---- Data under study

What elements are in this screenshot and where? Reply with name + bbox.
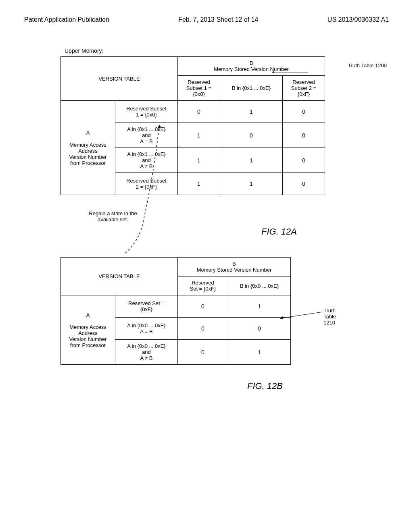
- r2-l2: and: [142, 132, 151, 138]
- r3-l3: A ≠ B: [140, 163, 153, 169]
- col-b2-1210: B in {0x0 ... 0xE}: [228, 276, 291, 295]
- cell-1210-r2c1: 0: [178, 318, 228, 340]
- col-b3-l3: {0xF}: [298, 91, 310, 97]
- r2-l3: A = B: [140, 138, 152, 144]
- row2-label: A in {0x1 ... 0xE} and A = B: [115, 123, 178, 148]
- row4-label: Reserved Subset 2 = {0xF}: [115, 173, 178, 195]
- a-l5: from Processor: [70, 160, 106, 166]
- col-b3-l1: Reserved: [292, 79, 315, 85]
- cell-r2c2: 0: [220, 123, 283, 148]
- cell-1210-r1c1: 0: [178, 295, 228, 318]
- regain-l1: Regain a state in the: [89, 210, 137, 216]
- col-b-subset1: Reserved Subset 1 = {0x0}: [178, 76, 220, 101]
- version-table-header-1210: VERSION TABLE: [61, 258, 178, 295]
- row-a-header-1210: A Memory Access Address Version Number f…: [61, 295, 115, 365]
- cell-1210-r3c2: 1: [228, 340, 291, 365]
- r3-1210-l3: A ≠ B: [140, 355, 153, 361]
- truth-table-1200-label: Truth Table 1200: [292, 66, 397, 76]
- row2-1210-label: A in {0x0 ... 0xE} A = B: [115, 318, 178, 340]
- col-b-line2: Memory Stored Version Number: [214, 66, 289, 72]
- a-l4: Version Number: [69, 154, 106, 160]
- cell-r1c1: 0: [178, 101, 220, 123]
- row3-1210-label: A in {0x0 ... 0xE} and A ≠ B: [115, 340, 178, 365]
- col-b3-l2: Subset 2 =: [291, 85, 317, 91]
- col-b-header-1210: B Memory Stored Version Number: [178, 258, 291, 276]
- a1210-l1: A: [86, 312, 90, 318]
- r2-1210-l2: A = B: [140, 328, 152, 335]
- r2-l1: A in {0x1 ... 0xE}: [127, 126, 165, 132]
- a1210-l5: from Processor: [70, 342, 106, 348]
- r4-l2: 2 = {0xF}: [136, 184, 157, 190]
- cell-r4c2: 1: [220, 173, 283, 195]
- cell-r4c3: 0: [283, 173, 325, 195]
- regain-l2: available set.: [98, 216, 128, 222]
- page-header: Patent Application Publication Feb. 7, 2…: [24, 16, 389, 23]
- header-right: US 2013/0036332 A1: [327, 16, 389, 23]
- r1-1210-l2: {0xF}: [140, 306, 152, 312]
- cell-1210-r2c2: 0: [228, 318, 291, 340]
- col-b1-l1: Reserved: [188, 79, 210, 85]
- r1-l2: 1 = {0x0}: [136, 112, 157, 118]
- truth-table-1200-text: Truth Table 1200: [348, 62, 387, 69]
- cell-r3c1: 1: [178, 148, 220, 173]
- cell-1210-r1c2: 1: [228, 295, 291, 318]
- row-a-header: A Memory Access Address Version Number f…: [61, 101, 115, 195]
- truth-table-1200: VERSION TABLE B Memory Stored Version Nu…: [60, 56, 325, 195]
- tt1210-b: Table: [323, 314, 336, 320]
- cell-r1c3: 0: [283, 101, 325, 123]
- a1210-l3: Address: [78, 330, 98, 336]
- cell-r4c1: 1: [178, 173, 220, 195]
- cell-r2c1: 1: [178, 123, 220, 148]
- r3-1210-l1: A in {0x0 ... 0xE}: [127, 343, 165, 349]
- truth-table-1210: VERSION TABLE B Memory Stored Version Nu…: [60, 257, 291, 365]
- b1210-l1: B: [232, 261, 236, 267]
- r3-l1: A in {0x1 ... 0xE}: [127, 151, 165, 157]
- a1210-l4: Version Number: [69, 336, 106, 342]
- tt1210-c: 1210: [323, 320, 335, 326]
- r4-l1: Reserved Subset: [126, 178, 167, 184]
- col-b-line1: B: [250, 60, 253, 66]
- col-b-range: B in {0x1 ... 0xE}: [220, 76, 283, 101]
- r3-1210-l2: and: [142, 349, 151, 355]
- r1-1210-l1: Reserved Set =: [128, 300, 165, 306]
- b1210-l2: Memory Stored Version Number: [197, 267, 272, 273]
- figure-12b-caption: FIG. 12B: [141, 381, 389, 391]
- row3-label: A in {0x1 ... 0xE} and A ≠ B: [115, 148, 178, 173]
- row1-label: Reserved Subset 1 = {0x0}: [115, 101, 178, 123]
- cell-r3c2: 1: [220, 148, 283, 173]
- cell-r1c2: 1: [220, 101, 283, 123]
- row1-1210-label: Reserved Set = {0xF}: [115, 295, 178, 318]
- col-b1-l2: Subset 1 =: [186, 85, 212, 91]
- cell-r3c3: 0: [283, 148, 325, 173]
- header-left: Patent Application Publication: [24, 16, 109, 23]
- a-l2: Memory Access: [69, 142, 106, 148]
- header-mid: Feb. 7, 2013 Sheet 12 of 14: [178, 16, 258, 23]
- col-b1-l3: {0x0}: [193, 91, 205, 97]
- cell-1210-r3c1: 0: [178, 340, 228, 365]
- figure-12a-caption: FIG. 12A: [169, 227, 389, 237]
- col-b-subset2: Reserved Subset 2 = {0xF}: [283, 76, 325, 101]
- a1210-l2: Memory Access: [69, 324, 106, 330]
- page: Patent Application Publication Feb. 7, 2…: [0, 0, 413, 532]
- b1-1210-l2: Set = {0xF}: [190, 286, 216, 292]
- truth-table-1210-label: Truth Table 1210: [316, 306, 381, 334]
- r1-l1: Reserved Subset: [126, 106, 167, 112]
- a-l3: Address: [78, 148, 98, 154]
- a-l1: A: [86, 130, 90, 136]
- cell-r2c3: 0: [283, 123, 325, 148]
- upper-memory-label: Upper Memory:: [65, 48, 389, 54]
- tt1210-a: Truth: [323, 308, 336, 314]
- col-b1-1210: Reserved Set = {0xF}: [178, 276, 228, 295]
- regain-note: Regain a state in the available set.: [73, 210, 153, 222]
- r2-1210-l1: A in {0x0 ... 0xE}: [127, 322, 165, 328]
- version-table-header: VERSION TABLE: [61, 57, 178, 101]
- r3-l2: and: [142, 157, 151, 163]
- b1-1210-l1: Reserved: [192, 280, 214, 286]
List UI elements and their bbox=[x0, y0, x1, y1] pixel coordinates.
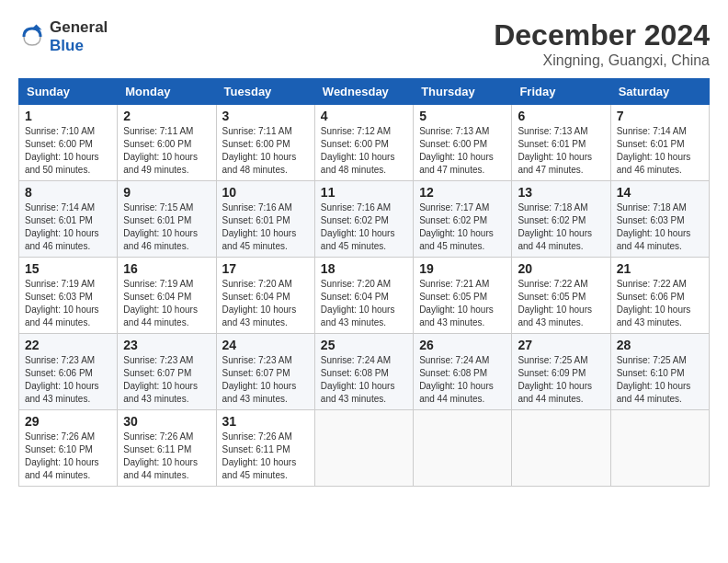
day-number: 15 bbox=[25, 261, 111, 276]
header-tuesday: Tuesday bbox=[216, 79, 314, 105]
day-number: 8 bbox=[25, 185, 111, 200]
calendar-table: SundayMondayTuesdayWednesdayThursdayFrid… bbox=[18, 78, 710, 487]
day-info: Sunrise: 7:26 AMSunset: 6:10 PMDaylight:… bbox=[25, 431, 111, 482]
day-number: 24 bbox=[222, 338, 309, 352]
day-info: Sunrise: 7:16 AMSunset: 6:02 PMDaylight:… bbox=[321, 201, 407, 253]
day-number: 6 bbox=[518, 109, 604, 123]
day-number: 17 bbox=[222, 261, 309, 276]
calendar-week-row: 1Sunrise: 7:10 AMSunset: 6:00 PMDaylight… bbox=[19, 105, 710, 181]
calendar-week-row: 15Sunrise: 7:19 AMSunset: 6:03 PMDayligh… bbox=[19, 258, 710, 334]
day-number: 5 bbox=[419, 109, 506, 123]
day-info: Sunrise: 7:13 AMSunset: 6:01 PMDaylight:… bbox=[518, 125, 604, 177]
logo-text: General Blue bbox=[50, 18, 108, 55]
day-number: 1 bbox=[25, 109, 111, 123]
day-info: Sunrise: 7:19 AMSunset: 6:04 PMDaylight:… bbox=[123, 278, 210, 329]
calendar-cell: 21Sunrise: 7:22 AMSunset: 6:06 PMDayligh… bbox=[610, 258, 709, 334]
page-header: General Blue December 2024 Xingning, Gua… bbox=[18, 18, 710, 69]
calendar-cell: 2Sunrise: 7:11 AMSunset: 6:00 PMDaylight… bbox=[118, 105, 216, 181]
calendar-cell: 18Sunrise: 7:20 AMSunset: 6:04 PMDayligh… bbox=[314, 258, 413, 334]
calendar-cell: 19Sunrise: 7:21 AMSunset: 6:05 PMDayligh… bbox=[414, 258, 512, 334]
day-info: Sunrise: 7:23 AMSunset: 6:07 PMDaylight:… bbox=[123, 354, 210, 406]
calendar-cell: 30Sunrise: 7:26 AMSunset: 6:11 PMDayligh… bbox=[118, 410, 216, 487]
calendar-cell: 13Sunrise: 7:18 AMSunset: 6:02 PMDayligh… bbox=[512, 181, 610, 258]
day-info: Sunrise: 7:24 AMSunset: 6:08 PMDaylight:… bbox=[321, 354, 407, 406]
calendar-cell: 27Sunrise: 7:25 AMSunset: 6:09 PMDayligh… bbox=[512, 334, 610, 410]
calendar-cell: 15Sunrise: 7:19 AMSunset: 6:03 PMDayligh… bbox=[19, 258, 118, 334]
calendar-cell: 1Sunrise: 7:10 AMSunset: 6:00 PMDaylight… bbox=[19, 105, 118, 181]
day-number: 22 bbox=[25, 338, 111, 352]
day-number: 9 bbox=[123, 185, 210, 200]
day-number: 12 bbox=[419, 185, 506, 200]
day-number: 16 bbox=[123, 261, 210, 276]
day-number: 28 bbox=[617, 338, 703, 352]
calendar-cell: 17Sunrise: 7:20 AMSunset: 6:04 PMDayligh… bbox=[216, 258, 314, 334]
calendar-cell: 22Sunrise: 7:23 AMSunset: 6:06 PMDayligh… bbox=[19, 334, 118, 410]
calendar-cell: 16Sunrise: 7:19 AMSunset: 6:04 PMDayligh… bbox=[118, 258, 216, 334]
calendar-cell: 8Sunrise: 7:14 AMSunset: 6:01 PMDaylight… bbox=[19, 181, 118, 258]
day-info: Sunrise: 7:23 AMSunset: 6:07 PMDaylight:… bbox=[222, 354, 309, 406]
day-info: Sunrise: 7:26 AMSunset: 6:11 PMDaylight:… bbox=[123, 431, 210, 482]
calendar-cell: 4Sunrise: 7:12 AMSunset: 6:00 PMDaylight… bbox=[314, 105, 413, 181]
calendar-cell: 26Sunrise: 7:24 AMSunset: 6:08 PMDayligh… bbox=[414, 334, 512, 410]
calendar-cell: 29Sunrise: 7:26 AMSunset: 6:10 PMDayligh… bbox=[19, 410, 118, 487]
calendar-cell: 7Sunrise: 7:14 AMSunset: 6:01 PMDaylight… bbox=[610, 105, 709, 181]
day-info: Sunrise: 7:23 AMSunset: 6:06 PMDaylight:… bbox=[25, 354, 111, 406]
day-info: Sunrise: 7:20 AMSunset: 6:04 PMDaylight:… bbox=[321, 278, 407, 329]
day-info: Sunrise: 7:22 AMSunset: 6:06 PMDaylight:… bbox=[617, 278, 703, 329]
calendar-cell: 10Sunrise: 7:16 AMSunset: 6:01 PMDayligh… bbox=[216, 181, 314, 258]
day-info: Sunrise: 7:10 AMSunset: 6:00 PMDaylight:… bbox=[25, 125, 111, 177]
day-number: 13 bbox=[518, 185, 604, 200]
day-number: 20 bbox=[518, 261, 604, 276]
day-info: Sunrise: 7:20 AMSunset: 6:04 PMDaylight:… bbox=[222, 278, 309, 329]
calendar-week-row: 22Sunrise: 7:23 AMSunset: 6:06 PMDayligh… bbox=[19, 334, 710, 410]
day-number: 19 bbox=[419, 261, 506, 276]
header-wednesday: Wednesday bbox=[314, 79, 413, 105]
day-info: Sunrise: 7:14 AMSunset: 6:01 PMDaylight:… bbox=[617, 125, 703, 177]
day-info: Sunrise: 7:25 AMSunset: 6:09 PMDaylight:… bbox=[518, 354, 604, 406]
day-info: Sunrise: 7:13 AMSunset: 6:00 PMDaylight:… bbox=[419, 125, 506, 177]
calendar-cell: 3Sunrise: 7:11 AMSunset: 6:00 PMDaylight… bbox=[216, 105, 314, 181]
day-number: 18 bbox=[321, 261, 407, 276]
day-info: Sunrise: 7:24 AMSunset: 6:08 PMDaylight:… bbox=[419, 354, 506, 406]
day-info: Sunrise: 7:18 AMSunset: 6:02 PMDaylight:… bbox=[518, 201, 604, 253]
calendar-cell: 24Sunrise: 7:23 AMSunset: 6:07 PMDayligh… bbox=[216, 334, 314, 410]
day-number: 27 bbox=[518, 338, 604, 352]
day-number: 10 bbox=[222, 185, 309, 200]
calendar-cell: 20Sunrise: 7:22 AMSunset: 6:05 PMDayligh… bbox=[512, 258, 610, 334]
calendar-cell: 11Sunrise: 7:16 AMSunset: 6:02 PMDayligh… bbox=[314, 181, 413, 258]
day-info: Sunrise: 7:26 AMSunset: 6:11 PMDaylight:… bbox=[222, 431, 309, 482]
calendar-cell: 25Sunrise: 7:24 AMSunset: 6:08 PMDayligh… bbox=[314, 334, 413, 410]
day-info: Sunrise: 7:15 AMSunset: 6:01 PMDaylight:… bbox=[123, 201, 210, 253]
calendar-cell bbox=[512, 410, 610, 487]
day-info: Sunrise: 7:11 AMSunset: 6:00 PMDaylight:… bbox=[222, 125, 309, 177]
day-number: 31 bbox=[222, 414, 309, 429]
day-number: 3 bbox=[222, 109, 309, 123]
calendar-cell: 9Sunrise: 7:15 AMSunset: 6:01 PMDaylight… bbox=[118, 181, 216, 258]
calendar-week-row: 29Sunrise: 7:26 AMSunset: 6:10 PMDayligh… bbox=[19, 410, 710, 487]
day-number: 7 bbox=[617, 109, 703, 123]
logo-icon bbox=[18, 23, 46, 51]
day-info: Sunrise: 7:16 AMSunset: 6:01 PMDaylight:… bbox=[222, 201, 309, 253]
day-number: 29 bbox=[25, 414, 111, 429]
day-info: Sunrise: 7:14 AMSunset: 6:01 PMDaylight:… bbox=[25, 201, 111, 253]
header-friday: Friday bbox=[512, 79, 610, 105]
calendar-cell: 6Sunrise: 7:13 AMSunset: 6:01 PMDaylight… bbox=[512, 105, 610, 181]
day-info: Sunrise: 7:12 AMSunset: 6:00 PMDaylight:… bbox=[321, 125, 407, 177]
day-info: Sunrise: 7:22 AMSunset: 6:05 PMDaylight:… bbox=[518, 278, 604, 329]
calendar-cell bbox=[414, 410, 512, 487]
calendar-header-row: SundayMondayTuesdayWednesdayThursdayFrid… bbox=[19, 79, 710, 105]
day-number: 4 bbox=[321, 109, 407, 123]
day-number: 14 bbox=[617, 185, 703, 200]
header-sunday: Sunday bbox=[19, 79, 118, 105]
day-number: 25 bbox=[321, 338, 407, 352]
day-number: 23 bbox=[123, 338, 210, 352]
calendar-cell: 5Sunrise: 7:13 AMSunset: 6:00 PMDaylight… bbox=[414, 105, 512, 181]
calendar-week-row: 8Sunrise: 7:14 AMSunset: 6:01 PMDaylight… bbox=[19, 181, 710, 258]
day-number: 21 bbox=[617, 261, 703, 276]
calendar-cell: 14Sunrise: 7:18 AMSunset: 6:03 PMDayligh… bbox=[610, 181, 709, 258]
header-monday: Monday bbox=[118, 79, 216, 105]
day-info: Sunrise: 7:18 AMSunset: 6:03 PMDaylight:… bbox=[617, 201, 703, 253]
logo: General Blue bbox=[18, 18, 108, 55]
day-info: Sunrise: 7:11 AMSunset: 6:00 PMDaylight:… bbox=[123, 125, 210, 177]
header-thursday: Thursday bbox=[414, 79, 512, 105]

--------

● Required work
Return every line above that contains the word "Address".

● Task response
- row-a-header-1210: A Memory Access Address Version Number f…: [61, 295, 115, 365]
- row-a-header: A Memory Access Address Version Number f…: [61, 101, 115, 195]
- a1210-l3: Address: [78, 330, 98, 336]
- a-l3: Address: [78, 148, 98, 154]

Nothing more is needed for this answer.